2. Generated insights about the key factors affecting car prices, such as Year, Kilometers Driven, Fuel Type, and Engine Power.
3. Provided a pricing model that could assist Cars4U in determining the optimal price for used cars.
Methods
1. Data exploration and preprocessing: Dealing with missing values, outlier treatment, and feature engineering.
2. Linear regression modeling to predict car prices.
3. Model evaluation using performance metrics like RMSE, MAE, and R-squared.
Deliverables
1. A model capable of accurately predicting car prices.

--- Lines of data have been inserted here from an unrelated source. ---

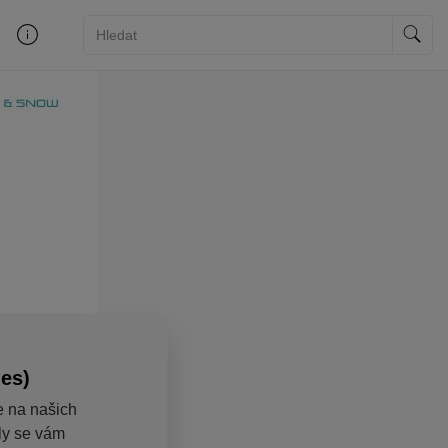
ies)
e na našich
aly se vám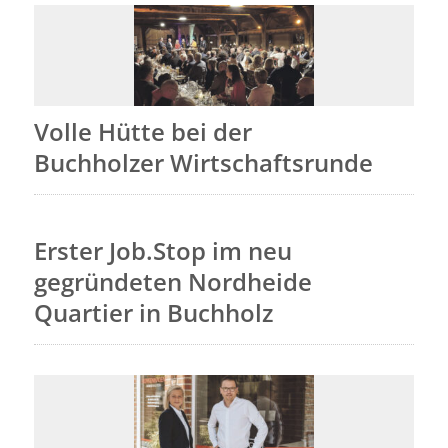
Volle Hütte bei der
Buchholzer Wirtschaftsrunde
Erster Job.Stop im neu
gegründeten Nordheide
Quartier in Buchholz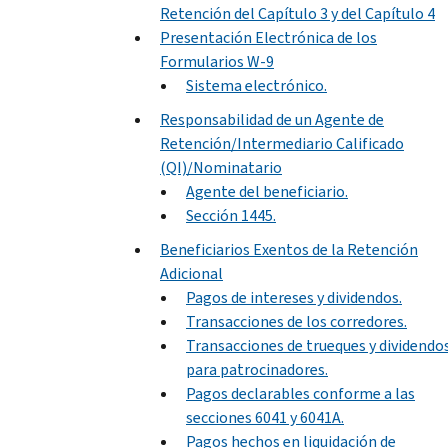
Retención del Capítulo 3 y del Capítulo 4
Presentación Electrónica de los
Formularios W-9
Sistema electrónico.
Responsabilidad de un Agente de
Retención/Intermediario Calificado
(QI)/Nominatario
Agente del beneficiario.
Sección 1445.
Beneficiarios Exentos de la Retención
Adicional
Pagos de intereses y dividendos.
Transacciones de los corredores.
Transacciones de trueques y dividendo
para patrocinadores.
Pagos declarables conforme a las
secciones 6041 y 6041A.
Pagos hechos en liquidación de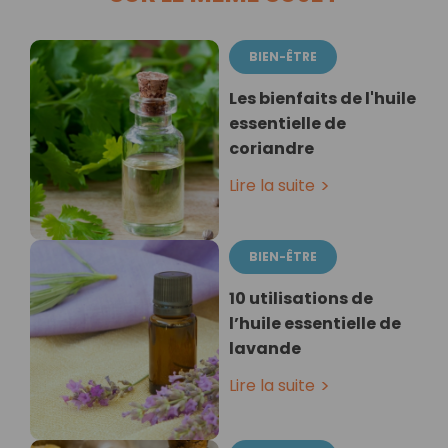
BIEN-ÊTRE
Les bienfaits de l'huile
essentielle de
coriandre
Lire la suite
BIEN-ÊTRE
10 utilisations de
l’huile essentielle de
lavande
Lire la suite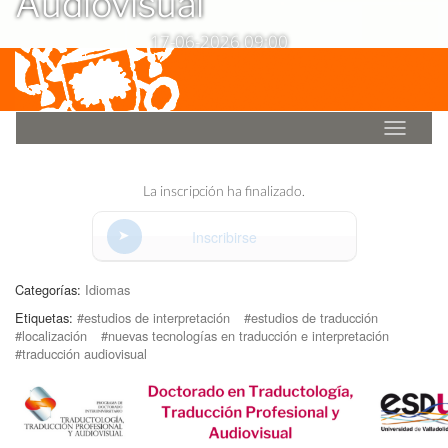
Audiovisual
17-06-2026 09:00
Idioma
La inscripción ha finalizado.
Inscribirse
Categorías:
Idiomas
Etiquetas:
#estudios de interpretación
#estudios de traducción
#localización
#nuevas tecnologías en traducción e interpretación
#traducción audiovisual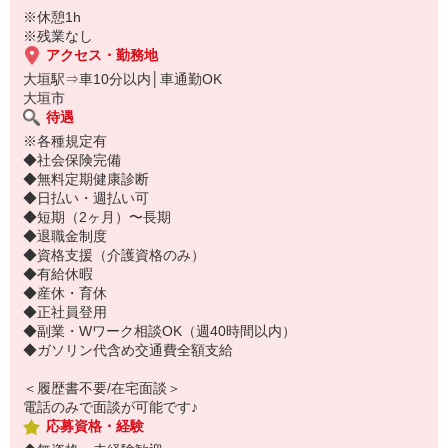
※休憩1h
※残業なし
アクセス・勤務地
大垣駅⇒車10分以内│車通勤OK
大垣市
待遇
※各種規定有
◆社会保険完備
◆無料定期健康診断
◆日払い・週払い可
◆短期（2ヶ月）〜長期
◆退職金制度
◆資格支援（介護資格のみ）
◆有給休暇
◆産休・育休
◆正社員登用
◆副業・Wワーク相談OK（週40時間以内）
◆ガソリン代含め交通費全額支給
＜履歴書不要/在宅面談＞
電話のみで面談が可能です♪
応募資格・経験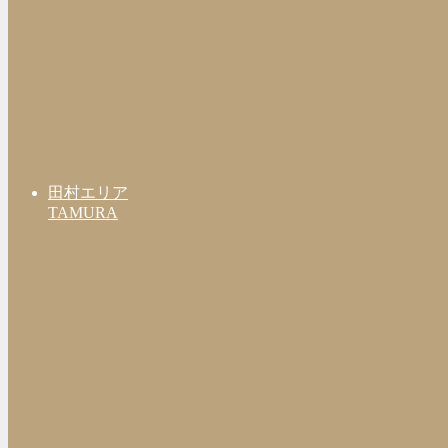
田村エリア
TAMURA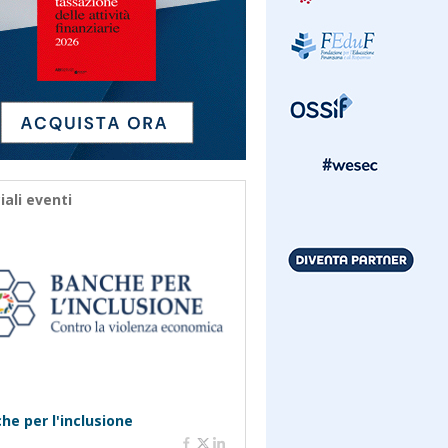
iali eventi
he per l'inclusione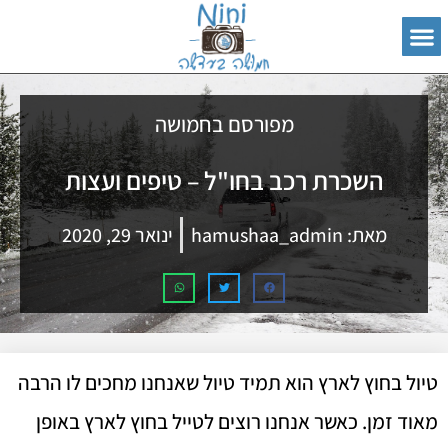
מפורסם בחמושה
השכרת רכב בחו"ל – טיפים ועצות
מאת:
hamushaa_admin
ינואר 29, 2020
טיול בחוץ לארץ הוא תמיד טיול שאנחנו מחכים לו הרבה
מאוד זמן. כאשר אנחנו רוצים לטייל בחוץ לארץ באופן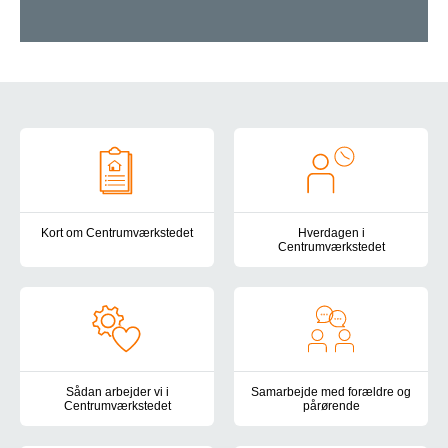
Om Centrumværkstedet
Kort om Centrumværkstedet
Hverdagen i
Centrumværkstedet
Her kan du læse helt kort om Centrumværkstedet, vores målgruppe
Dagligdagen i Centrumværkstedet
Sådan arbejder vi i
Samarbejde med forældre og
Centrumværkstedet
pårørende
Læs her om de faglige metoder og tilgange, vi arbejder med på 
I Centrumværkstedets ser vi pår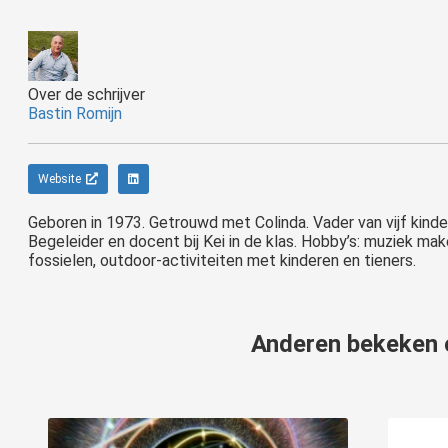
Over de schrijver
Bastin Romijn
Website
Geboren in 1973. Getrouwd met Colinda. Vader van vijf kind
Begeleider en docent bij Kei in de klas. Hobby’s: muziek ma
fossielen, outdoor-activiteiten met kinderen en tieners.
Anderen bekeken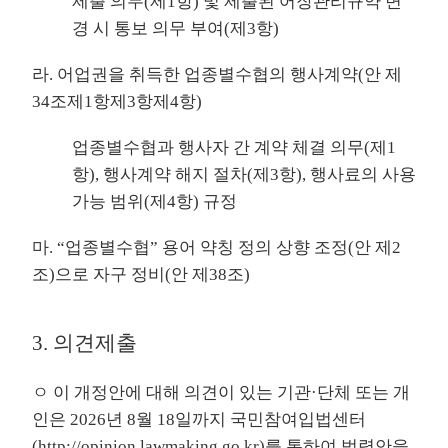
제출 의무(제1항) 및 제출된 어장관리규약 변
경 시 통보 의무 부여(제3항)
라. 어업권을 취득한 업종별수협의 행사계약(안 제
34조제1항제3항제4항)
업종별수협과 행사자 간 계약 체결 의무(제1
항), 행사계약 해지 절차(제3항), 행사료의 사용
가능 범위(제4항) 규정
마. “업종별수협” 용어 약칭 정의 상향 조정(안 제2
조)으로 자구 정비(안 제38조)
3. 의견제출
ㅇ 이 개정안에 대해 의견이 있는 기관·단체 또는 개
인은 2026년 8월 18일까지 국민참여입법센터
(
http://opinion.lawmaking.go.kr
)를 통하여 법령안을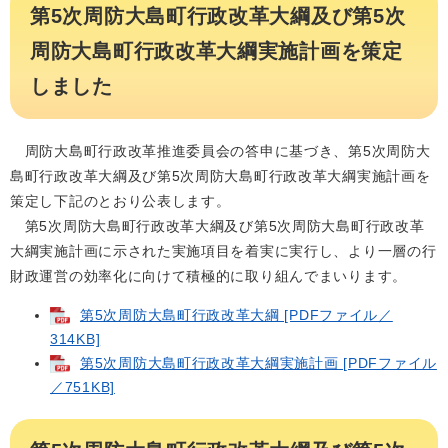
第5次周防大島町行政改革大綱及び第5次
周防大島町行政改革大綱実施計画を策定
しました
周防大島町行政改革推進委員会の答申に基づき、第5次周防大
島町行政改革大綱及び第5次周防大島町行政改革大綱実施計画を
策定し下記のとおり公表します。
第5次周防大島町行政改革大綱及び第5次周防大島町行政改革
大綱実施計画に示された実施項目を着実に実行し、より一層の行
財政運営の効率化に向けて積極的に取り組んでまいります。
第5次周防大島町行政改革大綱 [PDFファイル／
314KB]
第5次周防大島町行政改革大綱実施計画 [PDFファイル
／751KB]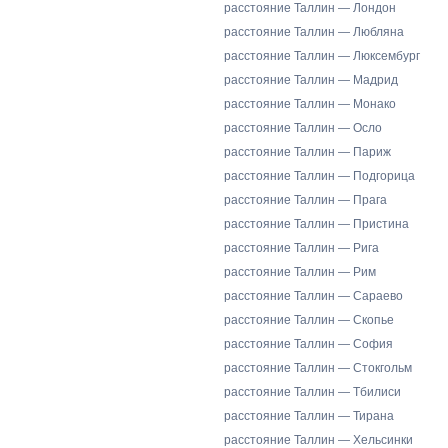
расстояние Таллин — Лондон
расстояние Таллин — Любляна
расстояние Таллин — Люксембург
расстояние Таллин — Мадрид
расстояние Таллин — Монако
расстояние Таллин — Осло
расстояние Таллин — Париж
расстояние Таллин — Подгорица
расстояние Таллин — Прага
расстояние Таллин — Пристина
расстояние Таллин — Рига
расстояние Таллин — Рим
расстояние Таллин — Сараево
расстояние Таллин — Скопье
расстояние Таллин — София
расстояние Таллин — Стокгольм
расстояние Таллин — Тбилиси
расстояние Таллин — Тирана
расстояние Таллин — Хельсинки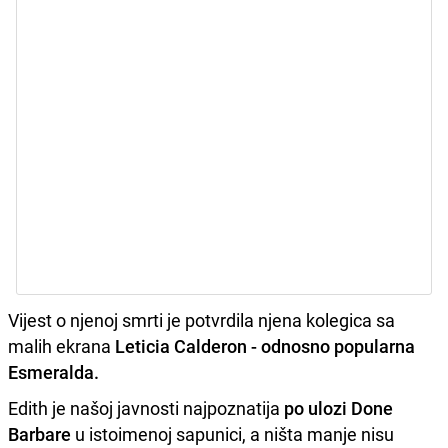
Vijest o njenoj smrti je potvrdila njena kolegica sa
malih ekrana
Leticia Calderon - odnosno popularna
Esmeralda.
Edith je našoj javnosti najpoznatija
po ulozi Done
Barbare
u istoimenoj sapunici, a ništa manje nisu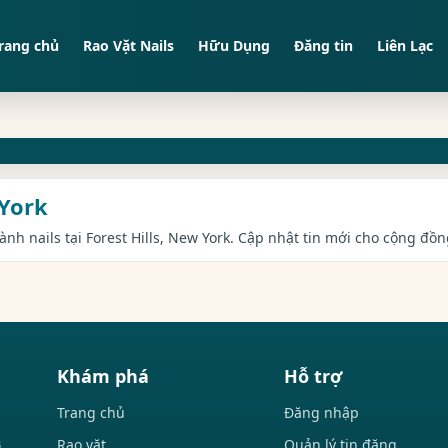
rang chủ
Rao Vặt Nails
Hữu Dụng
Đăng tin
Liên Lạc
 York
ành nails tại Forest Hills, New York. Cập nhật tin mới cho cộng đồn
Khám phá
Hỗ trợ
Trang chủ
Đăng nhập
Rao vặt
Quản lý tin đăng
i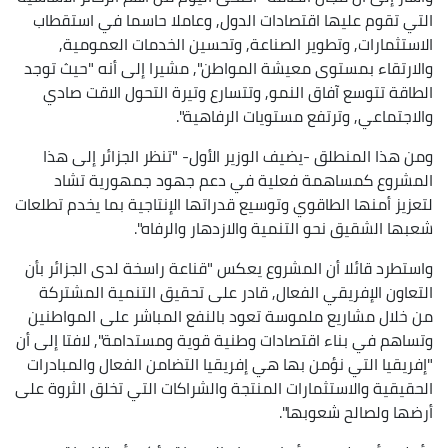
التي تقوم عليها اقتصادات الدول, وعاملا حاسما في استقطاب
الاستثمارات, وتطوير الصناعة, وتحسين الخدمات العمومية,
والارتقاء بمستوى معيشة المواطن", مشيرا إلى أنه "حيث توجد
الطاقة تتوسع آفاق النمو, وتتسارع وتيرة التحول الاقت صادي
والاجتماعي, وترتفع مستويات الرفاهية".
ومن هذا المنطلق -يضيف الوزير الأول- "تنظر الجزائر إلى هذا
المشروع كمساهمة فعلية في دعم جهود جمهورية تشاد
لتعزيز أمنها الطاقوي وتوسيع قدراتها الإنتاجية بما يخدم تطلعات
شعبها الشقيق نحو التنمية والازدهار والرفاه".
واستطرد قائلا أن المشروع يعكس "قناعة راسخة لدى الجزائر بأن
التعاون الإفريقي الفعال, قادر على تحقيق التنمية المشتركة
من خلال مشاريع ملموسة تعود بالنفع المباشر على المواطنين
وتساهم في بناء اقتصادات وطنية قوية ومستدامة", لافتا إلى أن
"إفريقيا التي نؤمن بها هي إفريقيا التضامن الفعال والمبادرات
الحقيقية والاستثمارات المنتجة والشراكات التي تخلق الثروة على
أرضها ولصالح شعوبها".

2. Insights on the factors influencing pricing in the used car market, helping Cars4U in its pricing strategy.
Tools
Python, Pandas, NumPy, Scikit-learn, Seaborn, Matplotlib, and Google Colab.



Context
Used Cars Price Prediction:
With the rise in demand for used cars in India, especially as the new car market slows down, Cars4U aims to capitalize on this trend. Pricing in the used car market is tricky due to several factors like mileage, condition, brand, and more. The goal of this project is to develop a pricing model that can effectively predict the price of a used car based on various attributes, assisting Cars4U in making competitive pricing decisions.
Objective
To build a predictive model that can estimate the price of a used car based on factors such as Year, Kilometers Driven, Fuel Type, and Transmission. The model will help Cars4U in determining competitive and profitable pricing strategies.
Key Research Questions
-
What factors have the greatest impact on car prices?
-
How does mileage influence the price of a used car?
-
How can the linear regression model be improved for better prediction accuracy?
PHASES OF PROJECT
This Used Car's Price Prediction project progressed through six phases: Data Discovery, Data Preparation, Model Planning, Model Building, Communicating Results, and Operationalizing the system for real-world use. Each phase was crucial in developing and optimizing the recommendation model.
Phase-1
1 / Datasets:
The dataset contained features like Year, Kilometers Driven, Fuel Type, Transmission, Mileage, Engine, Power, and Price (the target variable).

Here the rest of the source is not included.